AL FINAL EL AGUACERO que caía sobre la choza gritó pidiendo ayuda, y al rescate llegó corriendo su hermana mayor, una impresionante tormenta que vapuleó la puerta e intentó arrancar el tejado de paja.
—Es una pena que esto no hubiera ocurrido hace tres noches —comentó Kramer, obligado a elevar la voz—. Todo habría quedado tan empapado que a lo mejor hasta habría mojado la mecha.
Zondi asintió, pero estaba claro que seguía preocupado por el resumen que Kramer acababa de hacerle.
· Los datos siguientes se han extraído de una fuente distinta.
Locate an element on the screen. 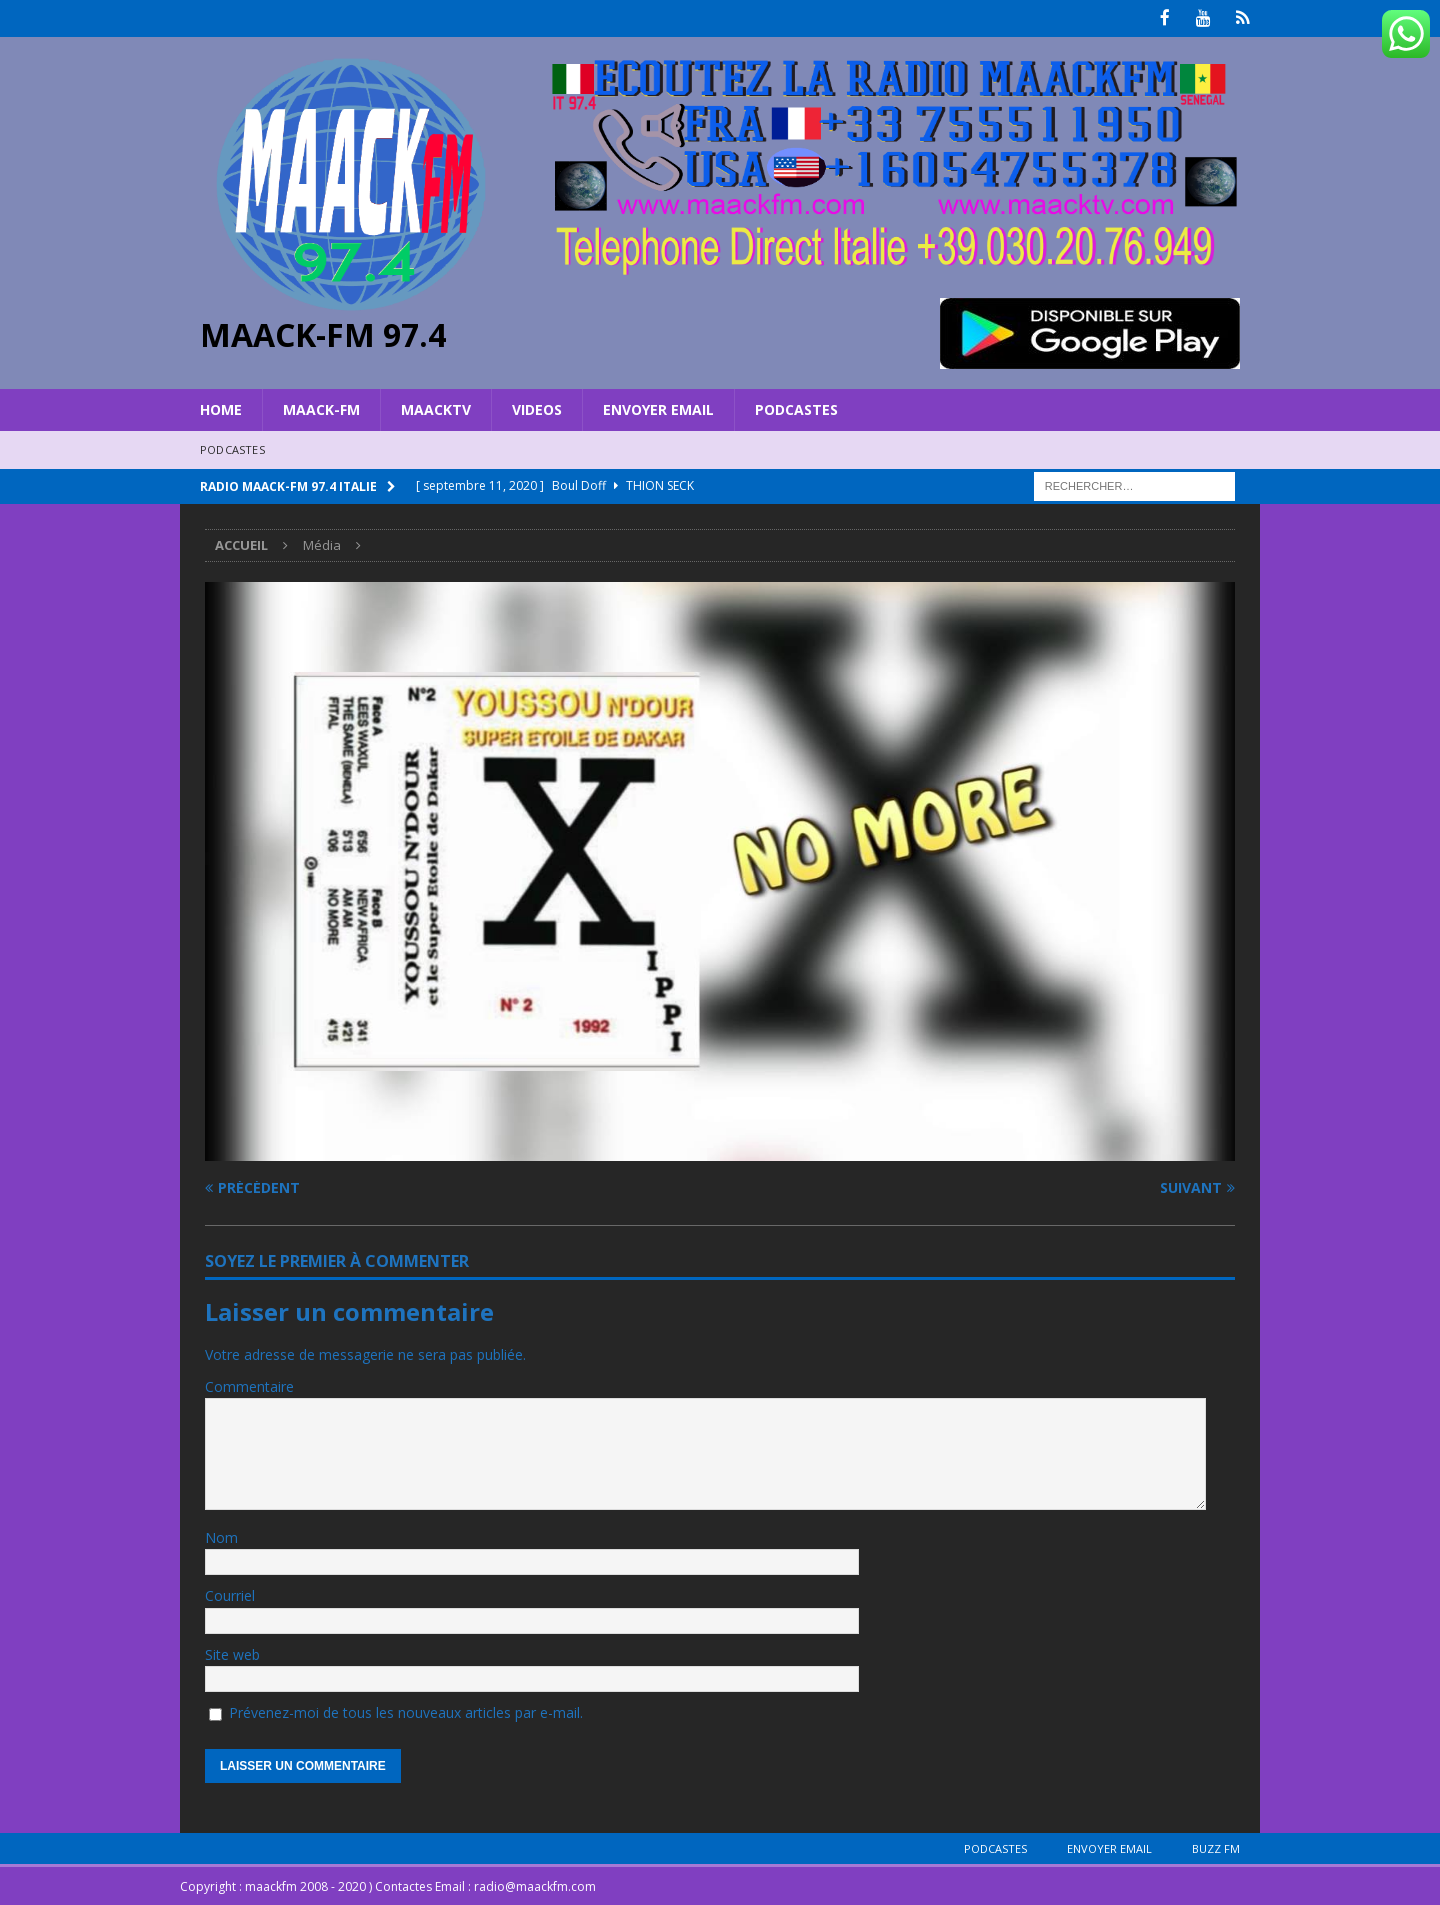  MAACK-FM is located at coordinates (321, 407). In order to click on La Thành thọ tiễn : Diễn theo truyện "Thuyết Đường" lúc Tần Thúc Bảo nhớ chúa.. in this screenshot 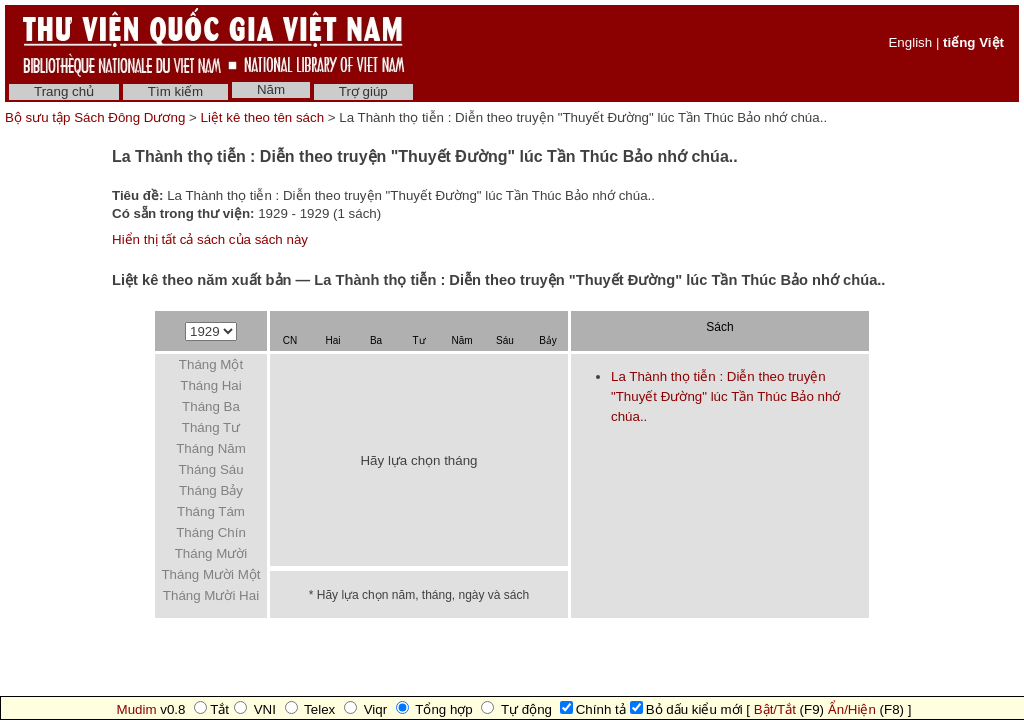, I will do `click(725, 396)`.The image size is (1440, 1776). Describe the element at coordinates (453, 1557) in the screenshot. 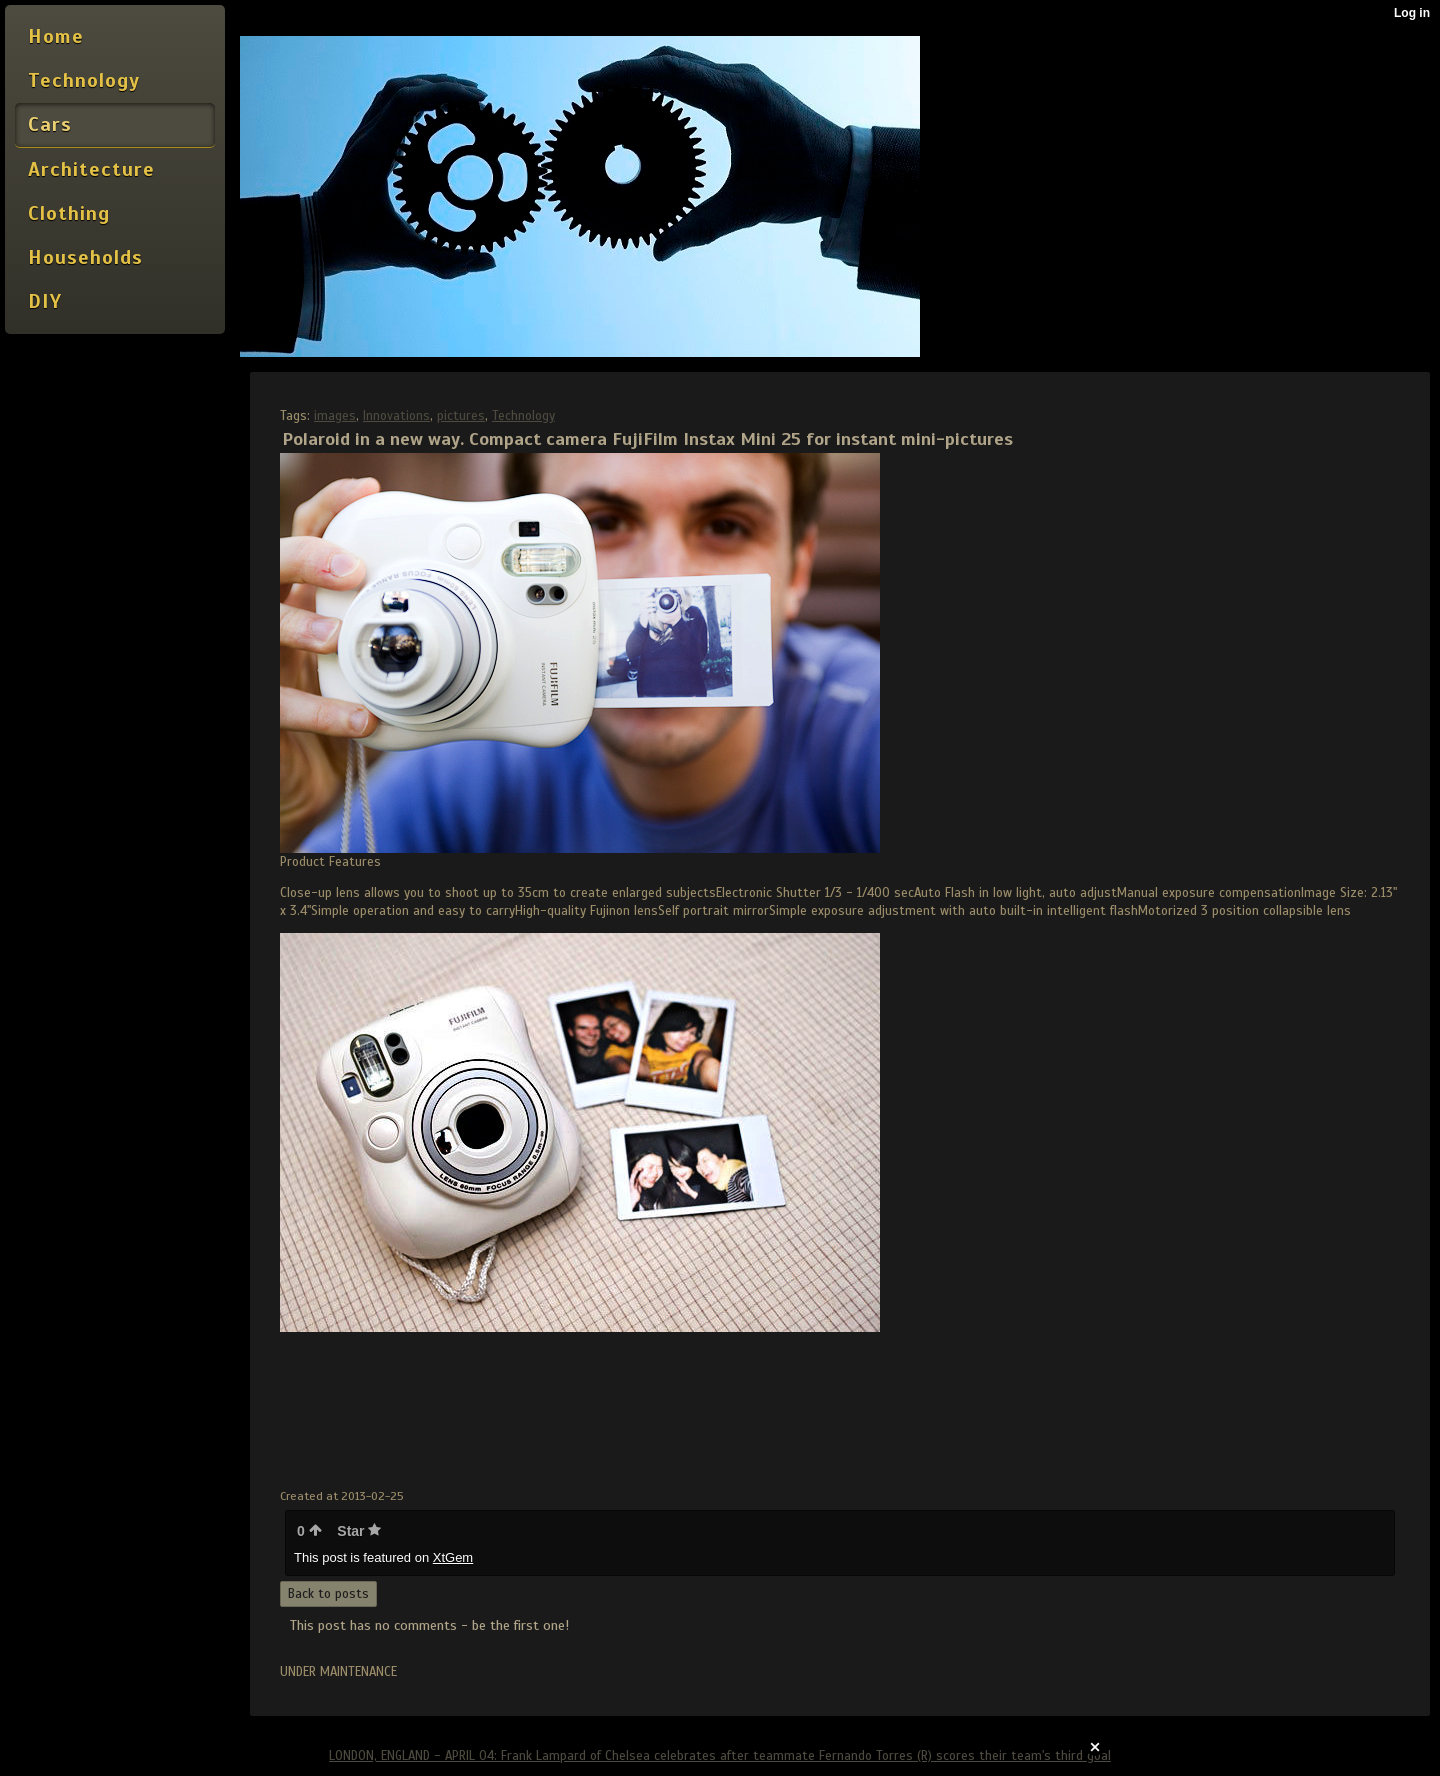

En sus ojos había esa mirada perdida, aunque no la apartaba de la llama de la vela, y permanecía totalmente inmóvil con las manos en los bolsillos de la chaqueta.
—Mi tío tenía un mono que solía sentarse así, sin moverse durante horas —dijo Kramer—. Su excusa eran los años y el estreñimiento. ¿Cuál es la tuya?
—¿Cómo? —Zondi se giró y un segundo después sonrió de oreja a oreja—. Sí, lo siento, jefe, pero es que muchas cosas han empezado a encajar y ahora lo veo todo más claro.
—¿Sí?
—Pero, con todos mis respetos, debo insistir en que el jefe Kritzinger no pudo tomar el curry de su última cena con el jefe Grantham.
—¿Y cómo puedes estar tan seguro?
—Porque Moon Acre es un lugar donde trabajan muchos fugitivos y es allí donde estaba yo vigilando esa misma noche, ocultándome de los perros en las ramas de un árbol próximo al recinto. Puedo jurar que el jefe Grantham cenó solo alrededor de las ocho, luego escuchó la radio en el porche de delante tomándose un gin-tonic hasta cerca de las once, cuando dio permiso al cocinero y al resto del servicio para retirarse. Después se fue a su dormitorio y allí se quedó leyendo hasta que se produjo la explosión. Entonces salió a la carrera armado con un rifle, llamando a su induna.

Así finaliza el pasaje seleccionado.